High school football begins at the modified level for seventh and eighth-graders.

"The jump to modified will be an easier transition," Sabourin said. "It's a natural segue into school ball."

Sabourin said Mohon's teams, like others in the CDYFL, will use the same practice techniques same terminology and plays as the high school team does. CDYFL teams draw the majority of their players from the school districts in which they reside.

"They'll be playing together as a unit all the way through," Sabourin said. "They can develop chemistry. They can develop cohesiveness and comaraderie. Can you imagine a quarterback and a wide receiver working together for all of those years?"

Lou Magliocca can. That was among the reasons the Broadalbin Youth Commission's director had Little Patriots Football become one of the CDYFL's first members.
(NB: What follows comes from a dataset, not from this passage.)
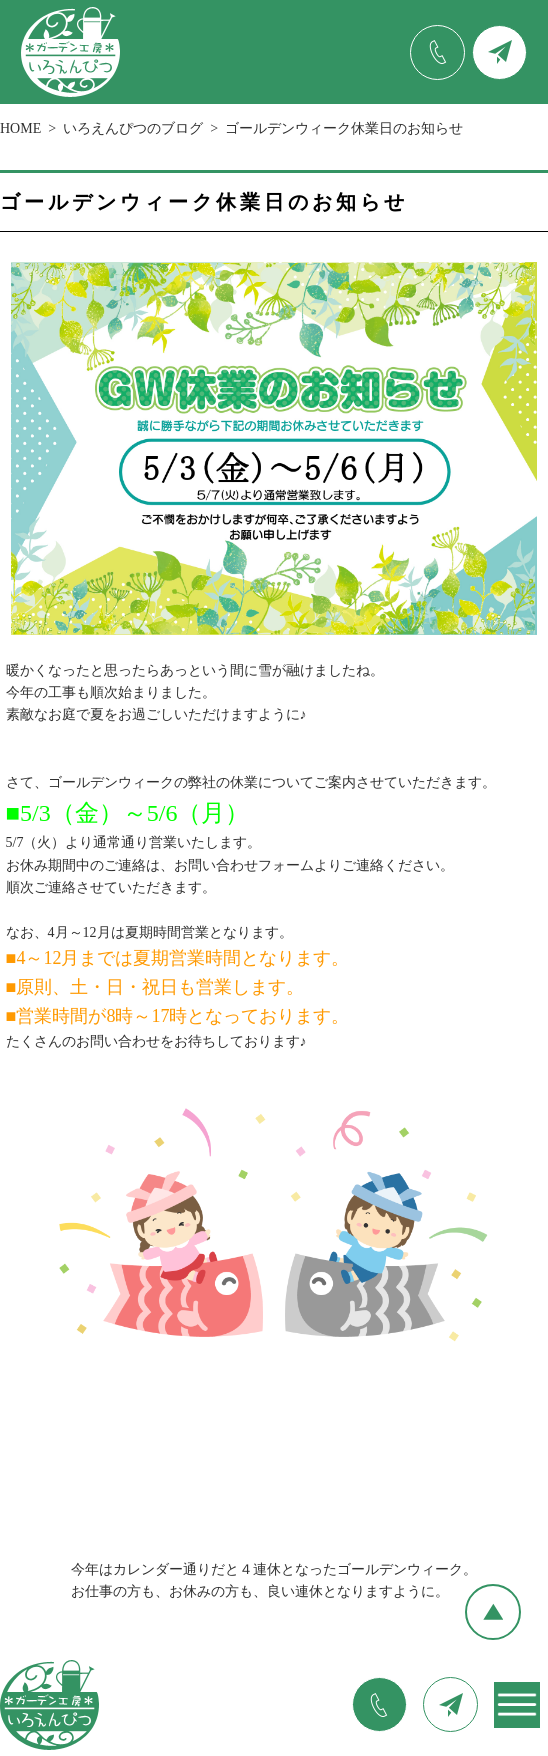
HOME (20, 128)
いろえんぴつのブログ (133, 128)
"Any time you have kids connect, it's a great thing," Magliocca said. "My job is ultimately to prepare them for [Broadalbin-Perth varsity football coach] Jim Pelneau. They can develop teamwork, friendships, cohesiveness. That's invaluable."

The idea of the same cast of linemen repeatedly working together, and no weight restrictions in the CDYFL, was particularly to Sabourin's liking.
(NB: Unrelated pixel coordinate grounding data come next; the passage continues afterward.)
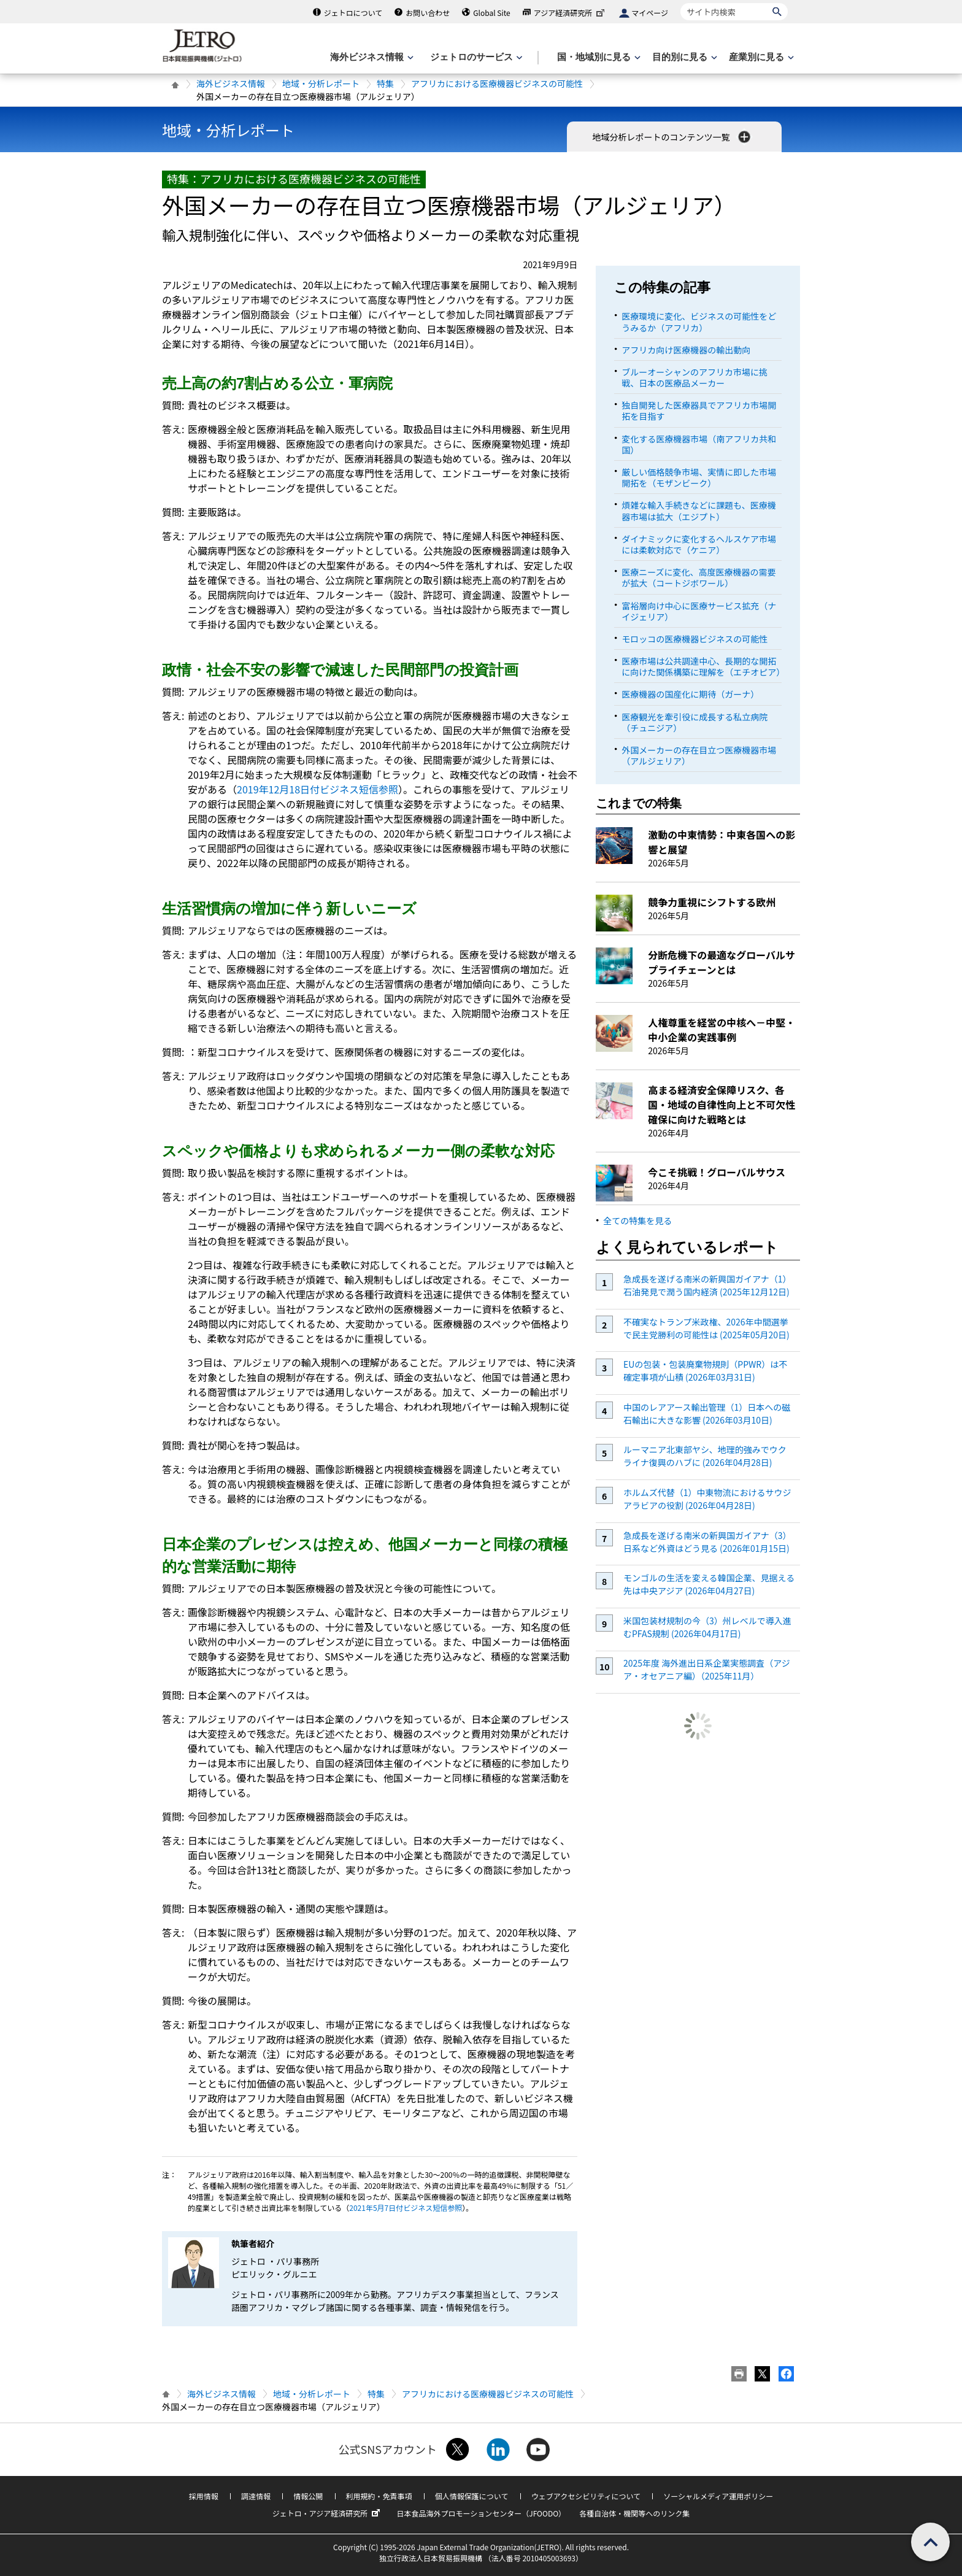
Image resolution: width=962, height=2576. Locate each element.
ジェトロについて (353, 12)
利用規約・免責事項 (379, 2496)
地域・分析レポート (321, 83)
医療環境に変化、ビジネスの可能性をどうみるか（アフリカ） (698, 321)
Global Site (491, 12)
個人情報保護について (472, 2496)
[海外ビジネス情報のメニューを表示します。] (370, 57)
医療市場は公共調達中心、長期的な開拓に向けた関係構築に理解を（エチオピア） (703, 666)
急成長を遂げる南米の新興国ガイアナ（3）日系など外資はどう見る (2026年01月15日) (707, 1541)
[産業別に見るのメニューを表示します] (760, 57)
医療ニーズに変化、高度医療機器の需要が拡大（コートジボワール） (698, 577)
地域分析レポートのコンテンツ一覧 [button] (672, 137)
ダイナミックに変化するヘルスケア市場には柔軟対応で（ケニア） (698, 544)
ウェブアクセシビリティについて (586, 2496)
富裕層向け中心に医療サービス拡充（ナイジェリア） (698, 611)
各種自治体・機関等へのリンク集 (634, 2513)
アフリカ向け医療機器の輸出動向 (685, 350)
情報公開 (308, 2496)
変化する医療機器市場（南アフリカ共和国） (698, 444)
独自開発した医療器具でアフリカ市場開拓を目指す (698, 410)
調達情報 (256, 2496)
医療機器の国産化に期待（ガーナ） (690, 694)
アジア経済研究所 (570, 12)
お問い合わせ (428, 12)
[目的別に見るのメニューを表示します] (683, 57)
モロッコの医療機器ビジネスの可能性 (694, 639)
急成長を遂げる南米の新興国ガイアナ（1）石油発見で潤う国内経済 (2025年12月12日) (707, 1285)
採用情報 (203, 2496)
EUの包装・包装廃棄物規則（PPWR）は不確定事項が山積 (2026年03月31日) (705, 1370)
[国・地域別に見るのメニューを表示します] (597, 57)
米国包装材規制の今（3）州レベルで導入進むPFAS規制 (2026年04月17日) (707, 1627)
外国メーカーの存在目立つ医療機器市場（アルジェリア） (698, 755)
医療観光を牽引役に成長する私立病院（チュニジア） (694, 722)
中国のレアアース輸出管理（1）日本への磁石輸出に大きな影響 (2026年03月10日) (706, 1413)
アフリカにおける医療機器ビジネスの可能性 (497, 83)
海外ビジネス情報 (230, 83)
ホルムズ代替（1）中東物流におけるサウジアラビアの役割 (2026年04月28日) (707, 1498)
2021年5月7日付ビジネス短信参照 (405, 2207)
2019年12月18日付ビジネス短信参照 (317, 789)
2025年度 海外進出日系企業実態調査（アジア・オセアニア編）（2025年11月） (706, 1669)
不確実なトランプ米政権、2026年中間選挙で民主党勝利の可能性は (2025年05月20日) (706, 1328)
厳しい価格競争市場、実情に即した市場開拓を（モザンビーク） (698, 477)
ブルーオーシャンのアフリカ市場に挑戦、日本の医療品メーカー (694, 377)
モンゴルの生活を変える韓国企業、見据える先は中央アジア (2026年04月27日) (709, 1584)
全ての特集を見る (637, 1220)
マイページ (649, 12)
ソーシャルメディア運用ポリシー (718, 2496)
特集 (385, 83)
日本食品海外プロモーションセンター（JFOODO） (481, 2513)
"The league did not want to exclude heavier kids," Sabourin said. "This league allows for that, and I think it's an important ingredient. Those kids make up the core of a football team. This is a critical point in their development."

There are restrictions for positions based on weight, though. For junior tackle, all players more than 100 pounds must play on the offensive and defensive line. Senior tackle players more than 140 pounds must also play on the offensive and defensive line. These rules were created for safety and fairness.
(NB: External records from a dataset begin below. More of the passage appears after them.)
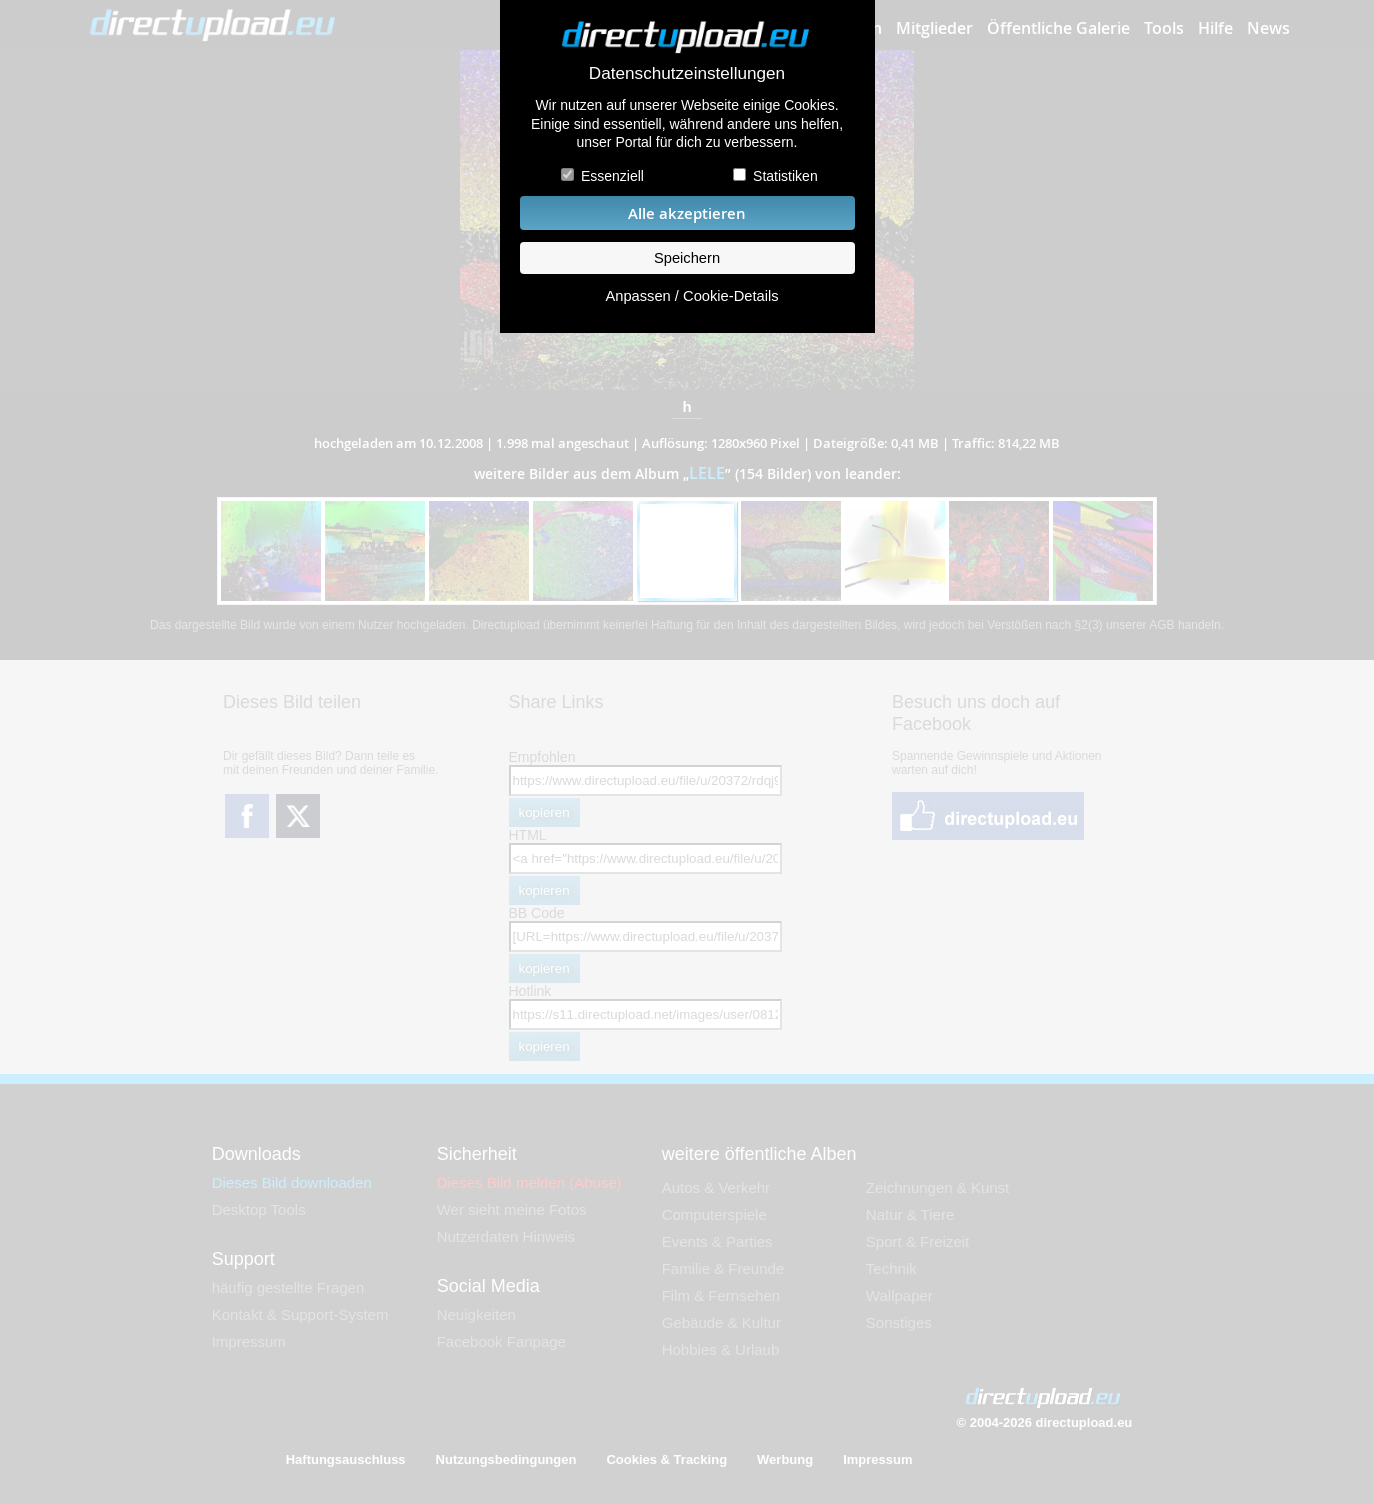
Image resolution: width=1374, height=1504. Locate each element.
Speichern (687, 258)
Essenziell (612, 176)
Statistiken (785, 176)
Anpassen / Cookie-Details (691, 296)
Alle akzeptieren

"We wanted to get bigger kids out on the field," said Schalmont varsity football coach Joe Whipple, founder and president of the CDYFL and Schalmont Sabres Youth Football.

Pop Warner Football has weight restrictions for its participants.

"Pop Warner has always done a great job, and will continue to do a great job," Sabourin said. "Everyone involved in youth football does it to benefit kids. This league [CDYFL] is an alternative." 

CDYFL rosters are kept small in size so players can receive personalized instruction and see plenty of game action. Some programs field more than one team in a division for those purposes.

"We really want every kid to play and be coached," Sabourin said.

Whipple said teams average between 19 and 22 players.

"All kids start on one side or another, and all kids must play a minimum of a half," Whipple said.

Sabourin noted that there are no playoffs in the CDYFL.

"That's part of the league's concept," Sabourin said of the non-playoff schedule. "We don't want anybody worrying about all that. We want to teach them fundamentals of football and we want the kids to have a good time while competing."

The CDYFL has grown to include teams from the  Burnt Hills-Ballston Lake, South Colonie, Ballston Spa, Columbia, Niskayuna and Scotia-Glenville school districts.

"We're constantly in touch with the directors," Whipple said. "There's not one team that has not had a good experience."

"It's been a home run for us," Magliocca said. "I think soon we'll be seeing an impact on our varsity team. I wouldn't be surprised if we go on a good run." 

Mohon Youth Football will have meet the coaches nights and hold player registration this Thursday and July 28 at Mohonasen High School. The head coaches are Dan Lucca (senior tackle) and Graham MacBeth (junior tackle). Sabourin said 35 players have already signed up.

"A lot of our players have gone through the program," Whipple said. "You see the difference, no doubt."